## What you are asked to do
From the entries below, print exactly the span beginning with the line holding "Social media" and ending with the line holding "a giugno 2026", endpoints included, and skip any pictures.

Transcribed page contents
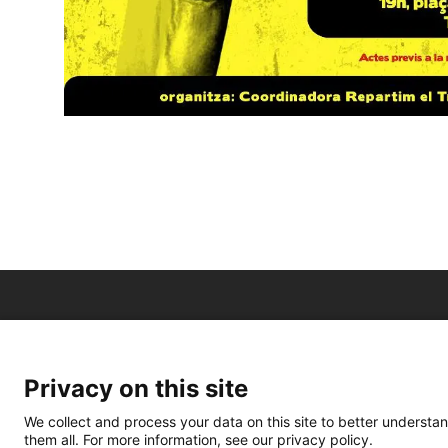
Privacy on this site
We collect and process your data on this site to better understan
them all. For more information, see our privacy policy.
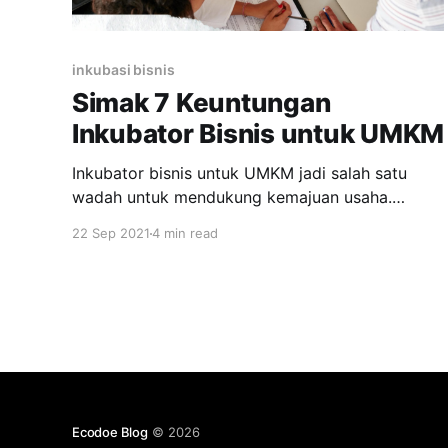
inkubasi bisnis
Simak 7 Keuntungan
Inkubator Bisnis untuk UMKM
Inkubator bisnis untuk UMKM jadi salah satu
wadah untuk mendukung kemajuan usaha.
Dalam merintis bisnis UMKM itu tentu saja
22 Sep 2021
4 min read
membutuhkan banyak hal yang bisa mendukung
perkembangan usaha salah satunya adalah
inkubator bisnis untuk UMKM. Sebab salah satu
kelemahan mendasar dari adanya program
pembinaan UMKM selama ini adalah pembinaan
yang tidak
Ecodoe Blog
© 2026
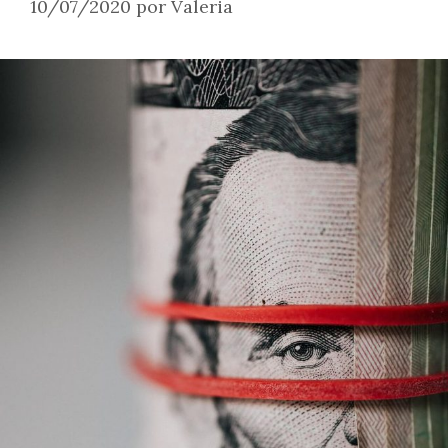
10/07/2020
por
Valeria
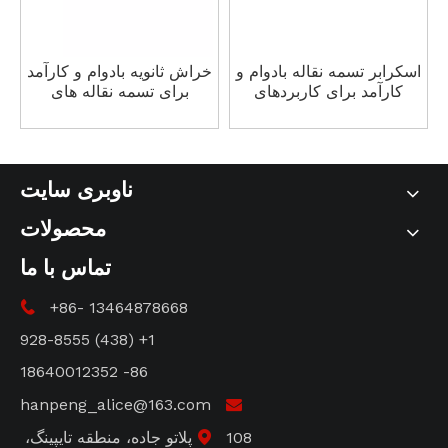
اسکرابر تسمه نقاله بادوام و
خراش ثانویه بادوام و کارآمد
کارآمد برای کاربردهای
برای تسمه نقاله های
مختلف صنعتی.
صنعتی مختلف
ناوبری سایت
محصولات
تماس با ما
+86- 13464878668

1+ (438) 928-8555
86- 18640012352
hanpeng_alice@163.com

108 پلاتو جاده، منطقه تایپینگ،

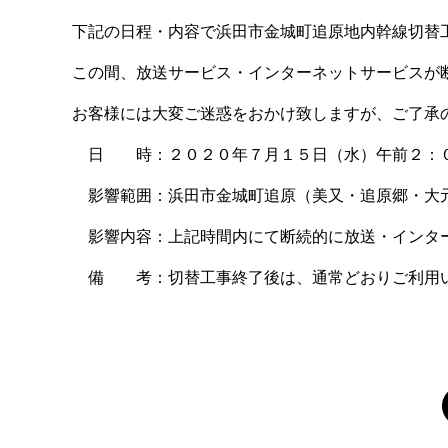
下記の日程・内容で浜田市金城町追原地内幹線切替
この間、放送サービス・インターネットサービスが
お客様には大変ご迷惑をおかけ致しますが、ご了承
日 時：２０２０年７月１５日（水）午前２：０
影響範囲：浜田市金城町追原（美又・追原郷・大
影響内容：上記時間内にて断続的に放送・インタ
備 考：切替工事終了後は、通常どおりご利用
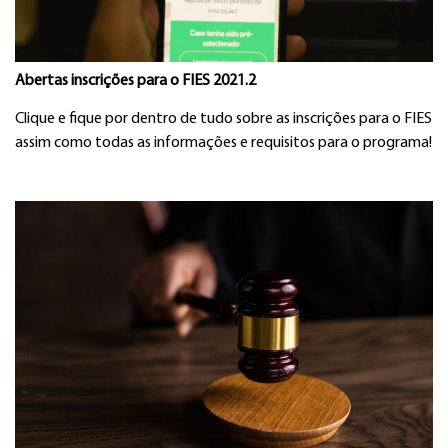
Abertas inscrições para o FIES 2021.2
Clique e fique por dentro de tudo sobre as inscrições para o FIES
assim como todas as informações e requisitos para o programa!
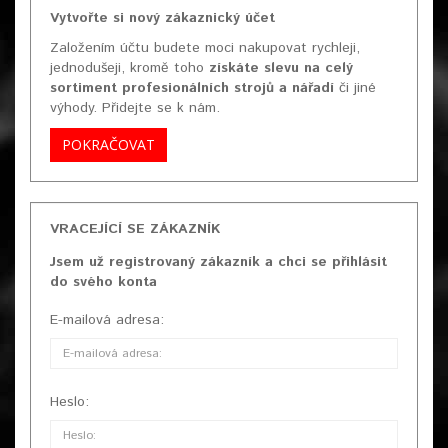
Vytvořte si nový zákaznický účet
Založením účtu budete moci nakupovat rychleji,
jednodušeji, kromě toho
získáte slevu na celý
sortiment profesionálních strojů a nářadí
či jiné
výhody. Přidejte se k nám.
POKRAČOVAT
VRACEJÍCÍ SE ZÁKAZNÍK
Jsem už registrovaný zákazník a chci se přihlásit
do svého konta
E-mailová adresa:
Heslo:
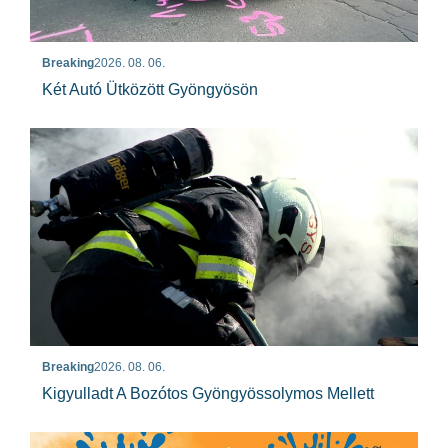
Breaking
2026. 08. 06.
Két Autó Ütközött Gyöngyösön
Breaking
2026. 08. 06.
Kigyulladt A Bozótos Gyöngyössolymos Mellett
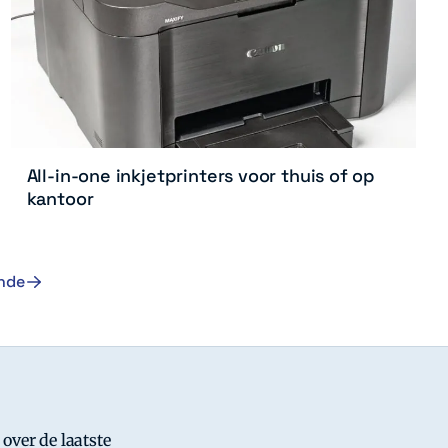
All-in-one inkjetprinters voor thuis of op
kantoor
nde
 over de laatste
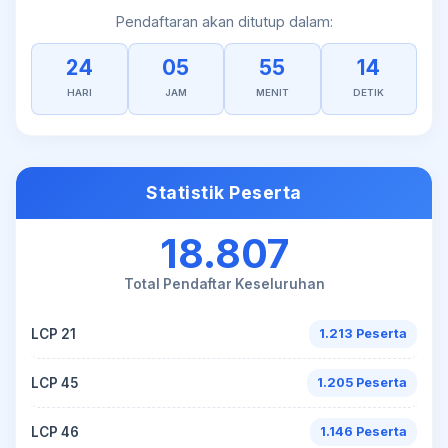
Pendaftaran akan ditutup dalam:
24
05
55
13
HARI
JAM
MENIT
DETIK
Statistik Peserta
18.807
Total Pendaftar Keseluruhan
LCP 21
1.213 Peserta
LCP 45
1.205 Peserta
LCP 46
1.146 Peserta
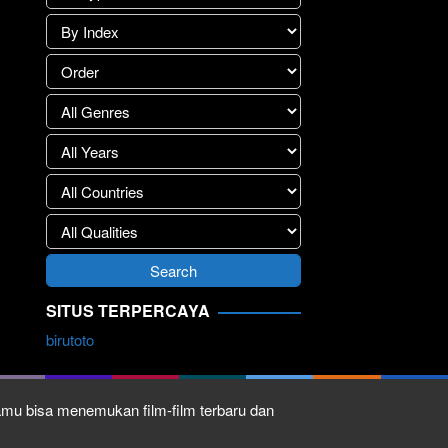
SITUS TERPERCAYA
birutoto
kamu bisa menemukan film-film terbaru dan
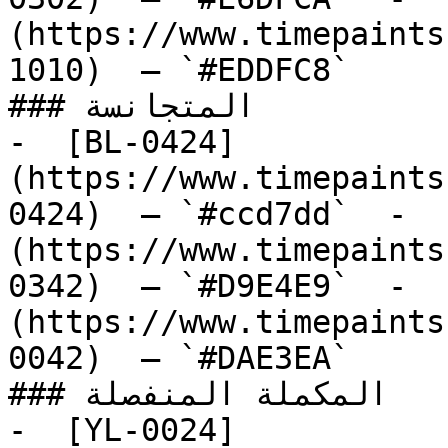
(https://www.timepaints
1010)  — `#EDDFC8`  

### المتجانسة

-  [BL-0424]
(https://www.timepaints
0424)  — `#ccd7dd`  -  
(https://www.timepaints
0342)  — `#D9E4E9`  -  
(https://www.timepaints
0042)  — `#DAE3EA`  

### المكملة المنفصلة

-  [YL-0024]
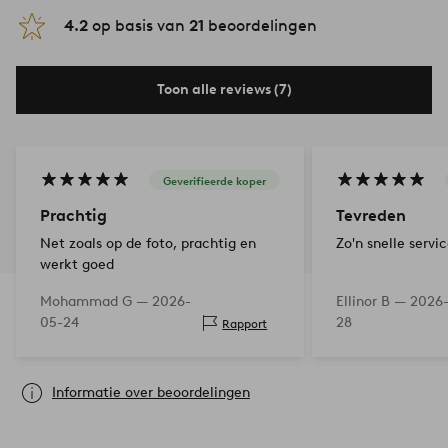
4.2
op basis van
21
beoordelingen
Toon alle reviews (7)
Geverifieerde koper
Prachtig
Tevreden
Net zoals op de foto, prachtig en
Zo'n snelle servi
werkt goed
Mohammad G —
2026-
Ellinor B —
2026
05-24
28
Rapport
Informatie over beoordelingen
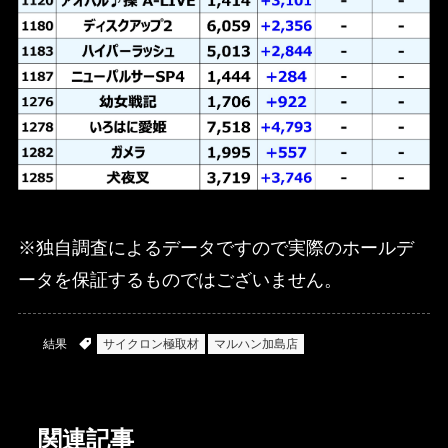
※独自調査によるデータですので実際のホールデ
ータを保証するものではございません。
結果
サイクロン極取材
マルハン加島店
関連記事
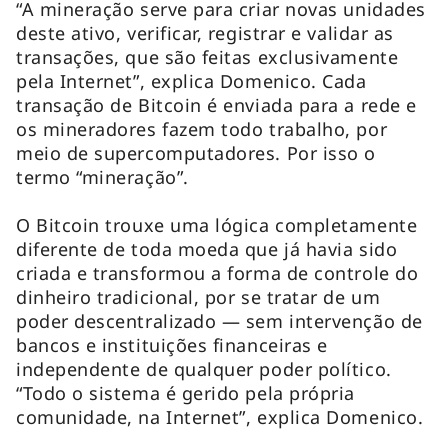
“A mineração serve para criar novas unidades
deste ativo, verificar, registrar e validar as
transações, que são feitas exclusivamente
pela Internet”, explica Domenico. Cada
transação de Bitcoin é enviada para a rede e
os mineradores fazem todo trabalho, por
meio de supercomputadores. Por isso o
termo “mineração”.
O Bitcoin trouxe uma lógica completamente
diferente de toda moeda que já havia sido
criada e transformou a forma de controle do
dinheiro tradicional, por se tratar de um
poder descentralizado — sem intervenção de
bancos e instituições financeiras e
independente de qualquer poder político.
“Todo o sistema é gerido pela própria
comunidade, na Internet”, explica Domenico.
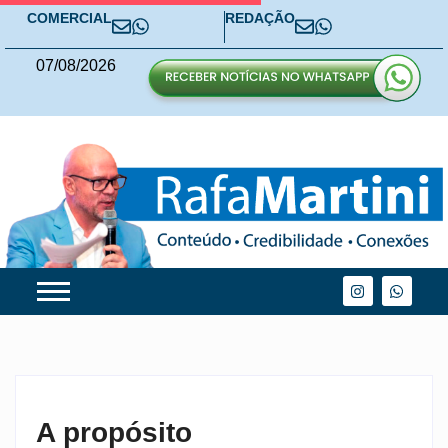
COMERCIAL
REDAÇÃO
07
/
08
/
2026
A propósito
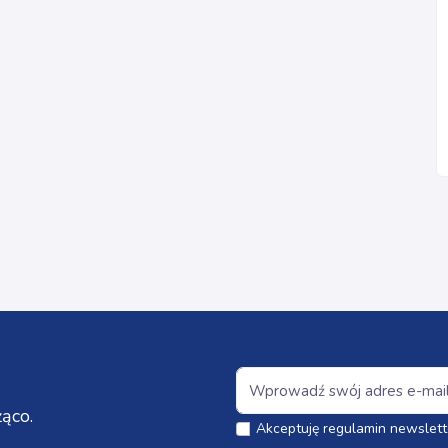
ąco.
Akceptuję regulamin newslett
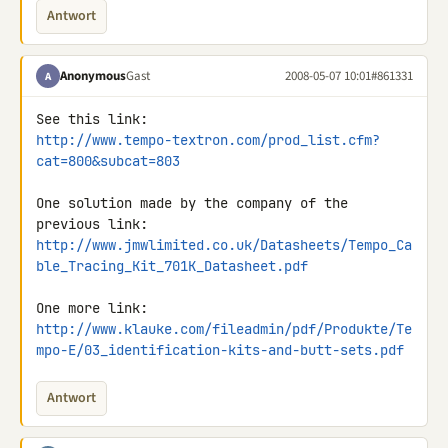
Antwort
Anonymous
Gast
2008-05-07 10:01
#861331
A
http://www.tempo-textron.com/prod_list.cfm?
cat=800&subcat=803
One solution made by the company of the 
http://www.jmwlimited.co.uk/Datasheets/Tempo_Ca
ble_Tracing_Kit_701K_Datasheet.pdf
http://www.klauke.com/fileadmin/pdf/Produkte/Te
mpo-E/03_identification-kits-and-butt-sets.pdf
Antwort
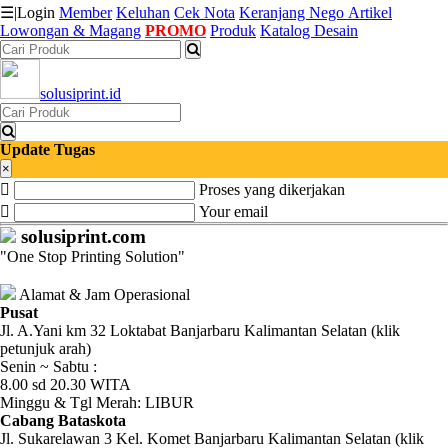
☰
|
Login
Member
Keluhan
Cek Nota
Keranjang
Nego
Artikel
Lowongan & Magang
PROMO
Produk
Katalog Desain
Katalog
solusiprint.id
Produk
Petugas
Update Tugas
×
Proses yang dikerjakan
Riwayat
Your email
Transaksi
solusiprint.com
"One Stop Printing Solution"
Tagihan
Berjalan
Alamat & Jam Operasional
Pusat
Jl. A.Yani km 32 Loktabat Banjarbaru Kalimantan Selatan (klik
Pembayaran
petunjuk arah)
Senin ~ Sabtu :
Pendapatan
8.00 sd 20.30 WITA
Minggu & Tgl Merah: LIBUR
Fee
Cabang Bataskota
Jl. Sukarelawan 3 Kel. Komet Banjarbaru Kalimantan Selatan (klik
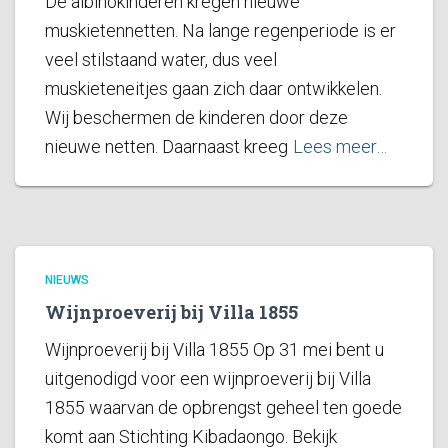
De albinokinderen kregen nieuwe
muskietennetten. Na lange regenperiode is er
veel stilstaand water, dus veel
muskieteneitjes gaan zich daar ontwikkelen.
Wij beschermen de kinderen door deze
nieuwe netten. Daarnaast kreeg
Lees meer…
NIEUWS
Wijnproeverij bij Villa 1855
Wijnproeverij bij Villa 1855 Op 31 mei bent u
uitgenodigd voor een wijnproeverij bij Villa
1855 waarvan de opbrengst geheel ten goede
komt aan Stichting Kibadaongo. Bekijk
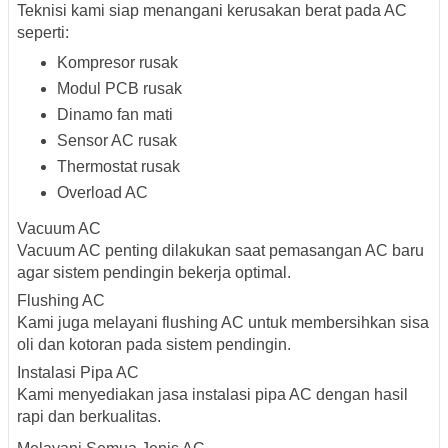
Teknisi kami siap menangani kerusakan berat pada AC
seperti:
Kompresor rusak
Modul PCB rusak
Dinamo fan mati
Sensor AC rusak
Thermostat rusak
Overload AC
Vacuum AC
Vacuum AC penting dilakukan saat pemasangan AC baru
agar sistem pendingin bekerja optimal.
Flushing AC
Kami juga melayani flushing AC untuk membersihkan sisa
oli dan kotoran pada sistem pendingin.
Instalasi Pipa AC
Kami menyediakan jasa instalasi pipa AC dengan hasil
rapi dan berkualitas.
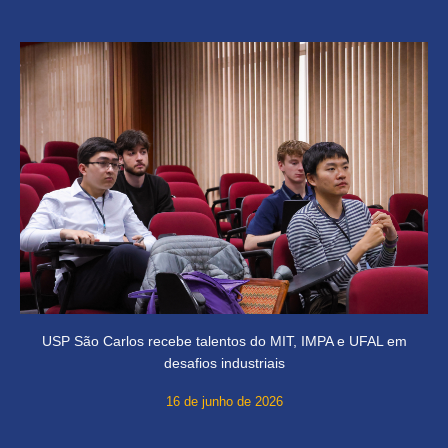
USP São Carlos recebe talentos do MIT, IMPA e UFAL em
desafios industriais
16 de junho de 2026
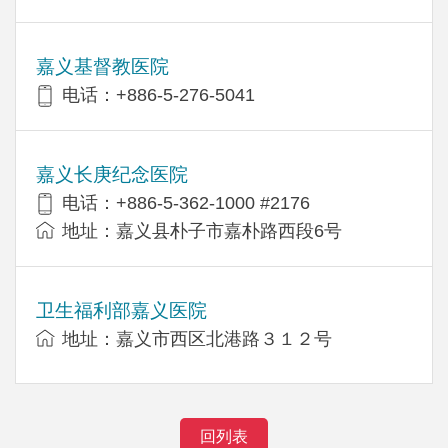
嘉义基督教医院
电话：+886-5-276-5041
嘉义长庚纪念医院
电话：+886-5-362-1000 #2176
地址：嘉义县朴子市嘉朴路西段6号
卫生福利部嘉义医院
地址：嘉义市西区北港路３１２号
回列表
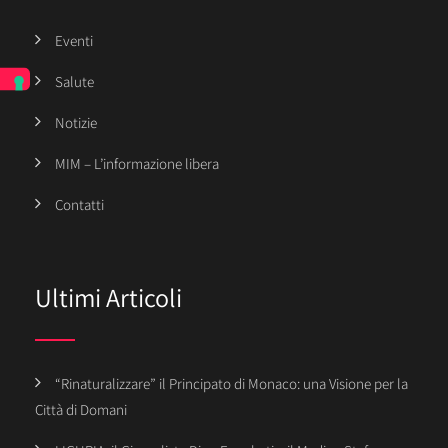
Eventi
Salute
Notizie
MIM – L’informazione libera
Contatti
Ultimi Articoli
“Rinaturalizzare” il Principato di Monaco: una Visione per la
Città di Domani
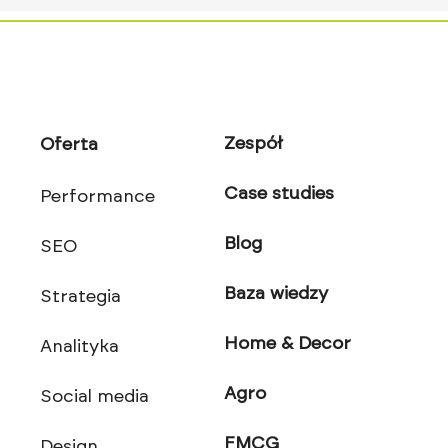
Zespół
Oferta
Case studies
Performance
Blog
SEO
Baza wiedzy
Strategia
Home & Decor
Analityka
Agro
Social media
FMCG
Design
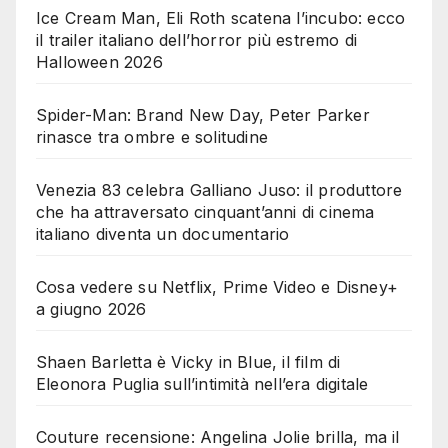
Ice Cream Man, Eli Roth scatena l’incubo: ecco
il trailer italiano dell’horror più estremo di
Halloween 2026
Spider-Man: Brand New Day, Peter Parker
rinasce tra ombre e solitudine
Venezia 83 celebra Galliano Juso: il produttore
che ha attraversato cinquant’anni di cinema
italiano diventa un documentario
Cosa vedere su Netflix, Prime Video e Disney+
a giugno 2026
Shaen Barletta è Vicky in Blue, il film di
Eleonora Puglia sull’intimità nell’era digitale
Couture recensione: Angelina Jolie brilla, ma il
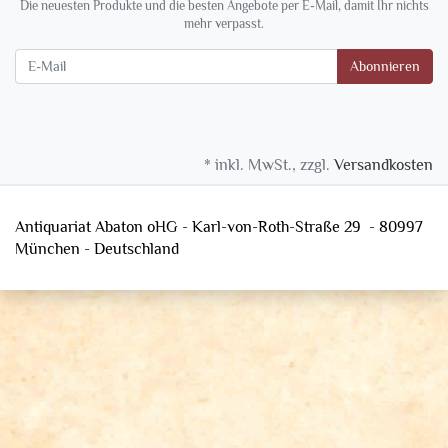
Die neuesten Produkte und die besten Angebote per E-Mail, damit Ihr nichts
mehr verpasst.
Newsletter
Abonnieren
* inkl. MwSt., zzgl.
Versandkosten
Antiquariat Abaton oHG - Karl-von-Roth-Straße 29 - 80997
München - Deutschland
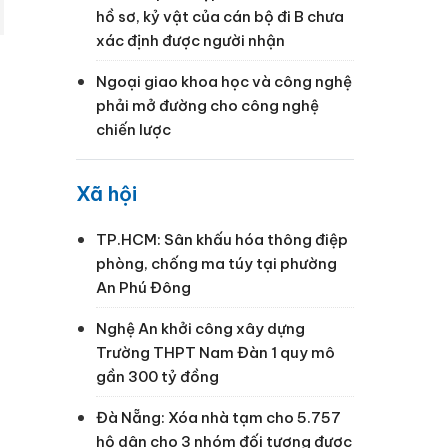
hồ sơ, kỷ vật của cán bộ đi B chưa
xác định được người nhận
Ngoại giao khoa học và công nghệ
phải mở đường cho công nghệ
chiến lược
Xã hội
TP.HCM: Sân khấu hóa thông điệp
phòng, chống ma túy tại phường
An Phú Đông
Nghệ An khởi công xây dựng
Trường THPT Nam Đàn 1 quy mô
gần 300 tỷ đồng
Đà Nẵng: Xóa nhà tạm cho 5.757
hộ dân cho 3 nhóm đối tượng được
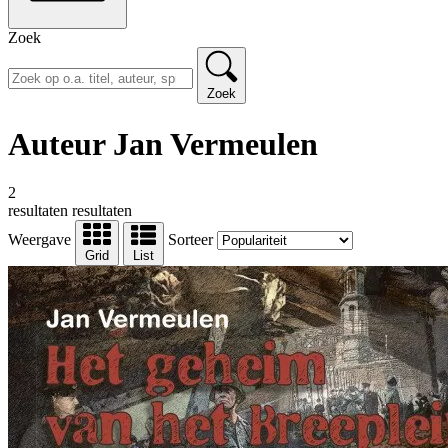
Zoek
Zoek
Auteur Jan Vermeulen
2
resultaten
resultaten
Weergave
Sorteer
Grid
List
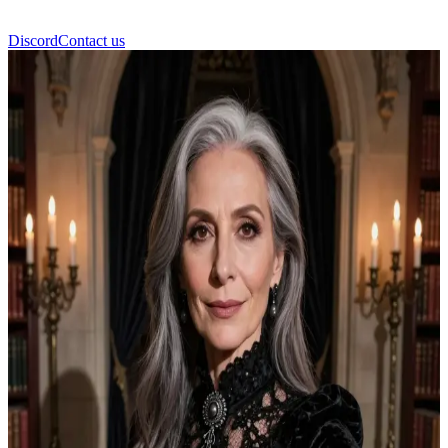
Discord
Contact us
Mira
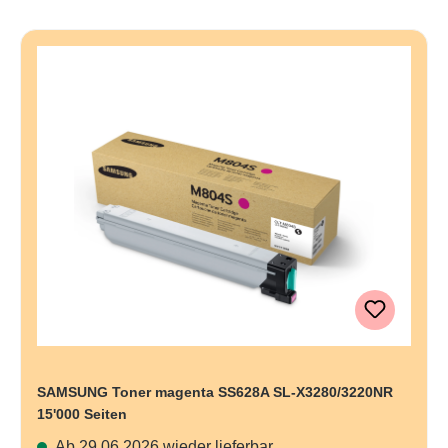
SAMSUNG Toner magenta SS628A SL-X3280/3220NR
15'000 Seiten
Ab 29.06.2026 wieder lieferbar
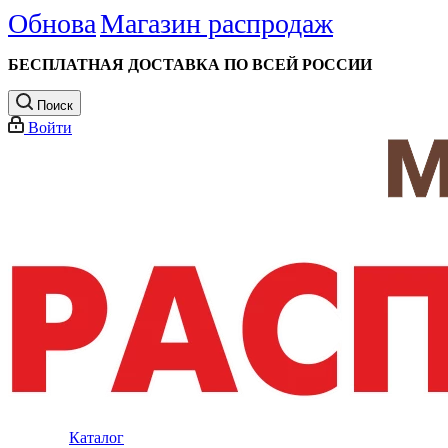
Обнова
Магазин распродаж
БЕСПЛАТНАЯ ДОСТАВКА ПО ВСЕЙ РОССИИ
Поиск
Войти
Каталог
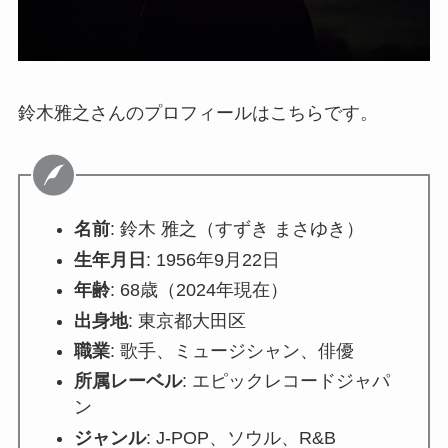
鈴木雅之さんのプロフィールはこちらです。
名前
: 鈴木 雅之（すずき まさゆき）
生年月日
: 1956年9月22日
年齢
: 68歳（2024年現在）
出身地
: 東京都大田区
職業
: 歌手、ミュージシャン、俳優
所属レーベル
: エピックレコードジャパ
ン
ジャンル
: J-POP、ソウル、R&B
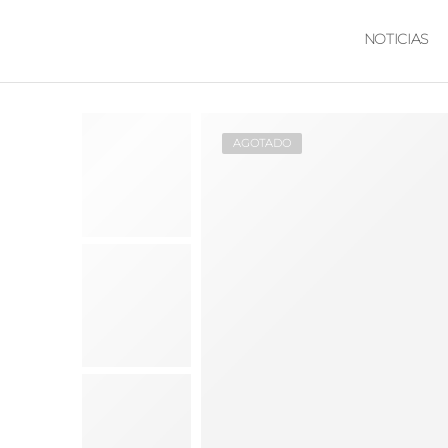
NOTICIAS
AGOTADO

## Answer section
Social media
FMCG
Design
Ice Cream Man, Eli Roth scatena l’incubo: ecco
il trailer italiano dell’horror più estremo di
Halloween 2026
Spider-Man: Brand New Day, Peter Parker
rinasce tra ombre e solitudine
Venezia 83 celebra Galliano Juso: il produttore
che ha attraversato cinquant’anni di cinema
italiano diventa un documentario
Cosa vedere su Netflix, Prime Video e Disney+
a giugno 2026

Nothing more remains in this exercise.